START SUPPLIED RECORDS
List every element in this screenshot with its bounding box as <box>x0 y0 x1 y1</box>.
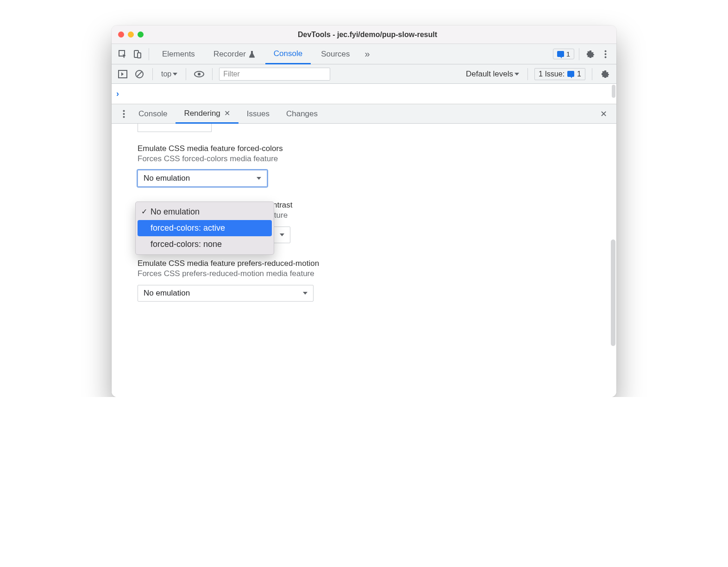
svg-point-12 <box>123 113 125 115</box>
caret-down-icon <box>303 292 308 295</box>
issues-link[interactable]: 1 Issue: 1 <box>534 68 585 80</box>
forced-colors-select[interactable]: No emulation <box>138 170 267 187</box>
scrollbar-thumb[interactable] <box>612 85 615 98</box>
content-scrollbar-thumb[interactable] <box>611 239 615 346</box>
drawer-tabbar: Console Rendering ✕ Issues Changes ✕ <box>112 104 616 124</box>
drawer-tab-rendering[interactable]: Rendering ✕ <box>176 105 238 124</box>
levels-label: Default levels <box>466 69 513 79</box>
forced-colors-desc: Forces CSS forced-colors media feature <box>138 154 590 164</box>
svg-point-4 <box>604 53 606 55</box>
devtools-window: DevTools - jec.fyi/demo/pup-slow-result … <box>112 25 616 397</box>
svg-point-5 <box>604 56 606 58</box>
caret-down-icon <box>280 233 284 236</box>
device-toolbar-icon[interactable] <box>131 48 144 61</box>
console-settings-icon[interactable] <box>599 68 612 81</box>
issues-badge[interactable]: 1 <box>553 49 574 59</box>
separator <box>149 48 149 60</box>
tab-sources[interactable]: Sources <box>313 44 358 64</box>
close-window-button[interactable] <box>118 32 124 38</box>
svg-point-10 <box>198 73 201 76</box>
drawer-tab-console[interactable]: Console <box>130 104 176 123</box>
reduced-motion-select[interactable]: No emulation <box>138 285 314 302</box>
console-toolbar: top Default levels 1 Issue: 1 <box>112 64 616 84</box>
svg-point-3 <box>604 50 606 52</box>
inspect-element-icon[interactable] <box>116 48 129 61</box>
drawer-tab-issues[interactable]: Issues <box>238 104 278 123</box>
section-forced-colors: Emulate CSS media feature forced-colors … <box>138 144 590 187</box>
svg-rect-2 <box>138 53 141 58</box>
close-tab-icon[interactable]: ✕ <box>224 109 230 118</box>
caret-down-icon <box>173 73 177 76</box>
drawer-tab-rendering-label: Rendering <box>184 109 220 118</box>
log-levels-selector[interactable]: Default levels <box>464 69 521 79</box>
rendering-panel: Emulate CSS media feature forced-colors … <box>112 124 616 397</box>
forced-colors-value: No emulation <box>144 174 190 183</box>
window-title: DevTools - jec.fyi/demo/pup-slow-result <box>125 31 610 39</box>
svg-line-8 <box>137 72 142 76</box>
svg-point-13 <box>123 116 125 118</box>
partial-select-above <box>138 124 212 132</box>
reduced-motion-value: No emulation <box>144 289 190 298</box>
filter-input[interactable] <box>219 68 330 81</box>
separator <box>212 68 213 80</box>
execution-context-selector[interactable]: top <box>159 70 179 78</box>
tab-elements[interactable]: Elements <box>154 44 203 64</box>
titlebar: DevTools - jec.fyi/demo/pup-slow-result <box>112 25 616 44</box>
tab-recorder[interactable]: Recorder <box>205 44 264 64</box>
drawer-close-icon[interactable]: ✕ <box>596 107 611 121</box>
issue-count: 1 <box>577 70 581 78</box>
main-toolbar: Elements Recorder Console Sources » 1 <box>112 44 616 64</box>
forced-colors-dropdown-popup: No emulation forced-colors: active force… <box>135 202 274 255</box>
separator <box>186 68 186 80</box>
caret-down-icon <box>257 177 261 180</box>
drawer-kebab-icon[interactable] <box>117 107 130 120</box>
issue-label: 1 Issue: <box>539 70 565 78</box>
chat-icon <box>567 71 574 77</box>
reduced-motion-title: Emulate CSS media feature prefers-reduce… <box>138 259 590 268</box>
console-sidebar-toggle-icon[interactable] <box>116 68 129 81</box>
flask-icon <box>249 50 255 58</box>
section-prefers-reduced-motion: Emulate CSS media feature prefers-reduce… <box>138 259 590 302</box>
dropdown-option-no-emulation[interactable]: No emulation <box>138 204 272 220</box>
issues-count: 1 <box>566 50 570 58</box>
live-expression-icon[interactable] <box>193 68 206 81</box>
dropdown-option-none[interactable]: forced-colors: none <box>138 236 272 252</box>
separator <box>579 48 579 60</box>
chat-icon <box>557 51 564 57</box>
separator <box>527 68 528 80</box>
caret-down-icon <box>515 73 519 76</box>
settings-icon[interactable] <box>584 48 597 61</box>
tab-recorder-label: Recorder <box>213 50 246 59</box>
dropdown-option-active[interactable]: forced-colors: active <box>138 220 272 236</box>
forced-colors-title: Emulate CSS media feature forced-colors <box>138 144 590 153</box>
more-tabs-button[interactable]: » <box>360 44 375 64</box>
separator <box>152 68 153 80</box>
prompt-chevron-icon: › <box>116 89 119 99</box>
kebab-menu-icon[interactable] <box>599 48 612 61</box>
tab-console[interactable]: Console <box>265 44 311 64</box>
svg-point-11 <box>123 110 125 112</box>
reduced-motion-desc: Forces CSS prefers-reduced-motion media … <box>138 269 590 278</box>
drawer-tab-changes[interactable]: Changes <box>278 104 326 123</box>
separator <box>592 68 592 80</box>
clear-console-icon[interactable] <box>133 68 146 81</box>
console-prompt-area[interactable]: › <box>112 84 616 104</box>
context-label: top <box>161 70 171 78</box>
END SUPPLIED RECORDS
START SUPPLIED RECORDS
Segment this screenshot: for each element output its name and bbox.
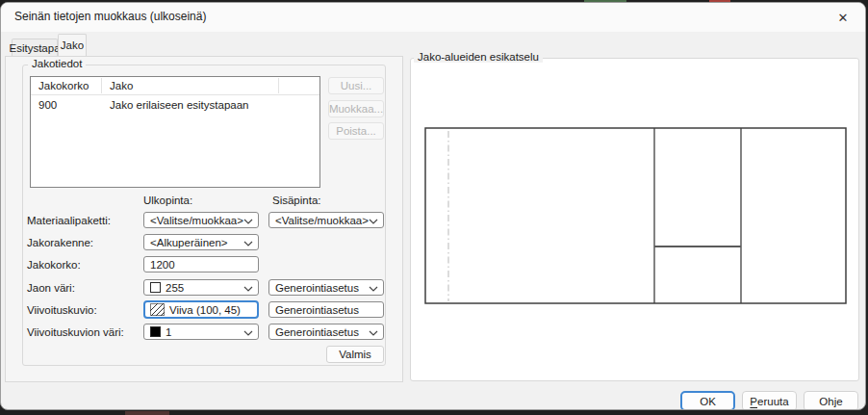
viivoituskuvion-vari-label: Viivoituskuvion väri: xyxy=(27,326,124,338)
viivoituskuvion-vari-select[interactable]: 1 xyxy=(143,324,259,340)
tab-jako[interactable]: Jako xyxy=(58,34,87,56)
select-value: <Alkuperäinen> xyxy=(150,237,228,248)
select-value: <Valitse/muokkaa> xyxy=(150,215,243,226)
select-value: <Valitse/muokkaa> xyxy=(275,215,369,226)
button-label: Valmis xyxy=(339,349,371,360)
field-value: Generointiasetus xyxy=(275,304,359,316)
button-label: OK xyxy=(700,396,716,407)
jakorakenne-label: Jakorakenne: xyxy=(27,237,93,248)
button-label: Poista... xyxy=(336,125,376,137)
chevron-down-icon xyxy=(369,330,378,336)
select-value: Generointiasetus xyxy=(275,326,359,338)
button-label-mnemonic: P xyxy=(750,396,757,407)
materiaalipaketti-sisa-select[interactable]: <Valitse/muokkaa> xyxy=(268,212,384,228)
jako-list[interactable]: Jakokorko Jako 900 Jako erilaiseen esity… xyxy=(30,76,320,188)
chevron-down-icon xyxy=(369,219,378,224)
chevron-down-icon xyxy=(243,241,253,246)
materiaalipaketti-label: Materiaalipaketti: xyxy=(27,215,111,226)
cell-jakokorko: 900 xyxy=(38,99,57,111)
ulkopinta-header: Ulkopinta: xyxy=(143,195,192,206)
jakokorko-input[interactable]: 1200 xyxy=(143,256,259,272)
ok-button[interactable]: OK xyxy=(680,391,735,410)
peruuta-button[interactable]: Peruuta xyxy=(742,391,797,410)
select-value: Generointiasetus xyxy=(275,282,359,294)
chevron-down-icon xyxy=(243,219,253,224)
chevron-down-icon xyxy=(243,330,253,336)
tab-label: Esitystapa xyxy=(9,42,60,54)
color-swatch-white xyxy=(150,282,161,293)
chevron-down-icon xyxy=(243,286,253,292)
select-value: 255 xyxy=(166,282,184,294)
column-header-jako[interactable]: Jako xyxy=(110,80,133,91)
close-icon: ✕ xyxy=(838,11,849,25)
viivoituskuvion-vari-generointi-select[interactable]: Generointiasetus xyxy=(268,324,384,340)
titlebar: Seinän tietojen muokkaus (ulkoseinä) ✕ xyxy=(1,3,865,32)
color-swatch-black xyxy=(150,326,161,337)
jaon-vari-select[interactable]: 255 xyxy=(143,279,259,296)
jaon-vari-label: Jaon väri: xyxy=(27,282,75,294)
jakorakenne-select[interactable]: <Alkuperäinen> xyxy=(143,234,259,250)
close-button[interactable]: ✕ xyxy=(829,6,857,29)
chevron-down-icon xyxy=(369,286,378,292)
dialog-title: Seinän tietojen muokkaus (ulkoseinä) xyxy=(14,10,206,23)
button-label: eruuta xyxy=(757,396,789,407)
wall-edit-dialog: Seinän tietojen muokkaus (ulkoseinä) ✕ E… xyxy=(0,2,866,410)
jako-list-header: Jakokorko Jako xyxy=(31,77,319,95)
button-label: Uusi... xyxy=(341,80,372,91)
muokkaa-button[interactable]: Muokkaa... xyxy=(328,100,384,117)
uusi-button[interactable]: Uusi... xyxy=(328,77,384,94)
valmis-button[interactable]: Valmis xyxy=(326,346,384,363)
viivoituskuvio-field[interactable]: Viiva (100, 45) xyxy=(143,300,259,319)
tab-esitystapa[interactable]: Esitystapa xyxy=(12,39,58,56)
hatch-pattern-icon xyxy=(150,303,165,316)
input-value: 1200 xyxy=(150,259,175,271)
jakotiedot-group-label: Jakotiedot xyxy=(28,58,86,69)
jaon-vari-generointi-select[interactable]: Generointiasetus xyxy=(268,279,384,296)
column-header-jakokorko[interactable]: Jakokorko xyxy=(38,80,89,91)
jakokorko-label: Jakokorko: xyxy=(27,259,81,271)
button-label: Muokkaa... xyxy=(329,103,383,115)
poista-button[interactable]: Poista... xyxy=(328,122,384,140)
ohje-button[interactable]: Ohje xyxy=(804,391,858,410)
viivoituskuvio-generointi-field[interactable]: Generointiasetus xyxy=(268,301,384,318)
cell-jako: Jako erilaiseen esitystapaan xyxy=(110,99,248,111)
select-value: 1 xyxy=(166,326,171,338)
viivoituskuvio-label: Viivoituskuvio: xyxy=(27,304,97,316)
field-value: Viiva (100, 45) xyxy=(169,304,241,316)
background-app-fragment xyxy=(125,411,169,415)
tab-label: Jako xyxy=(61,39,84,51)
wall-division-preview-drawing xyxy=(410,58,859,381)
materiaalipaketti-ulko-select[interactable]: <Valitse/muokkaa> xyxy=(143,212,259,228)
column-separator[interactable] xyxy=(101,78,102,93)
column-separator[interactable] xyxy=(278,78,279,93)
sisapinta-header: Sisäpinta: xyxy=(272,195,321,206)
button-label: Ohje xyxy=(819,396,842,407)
END SUPPLIED RECORDS
WHAT IS REQUIRED:
Which lines in the material above include the string "väri"? Pull them out.

ANSWER AREA:
viivoituskuvion-vari-label: Viivoituskuvion väri: xyxy=(27,326,124,338)
jaon-vari-label: Jaon väri: xyxy=(27,282,75,294)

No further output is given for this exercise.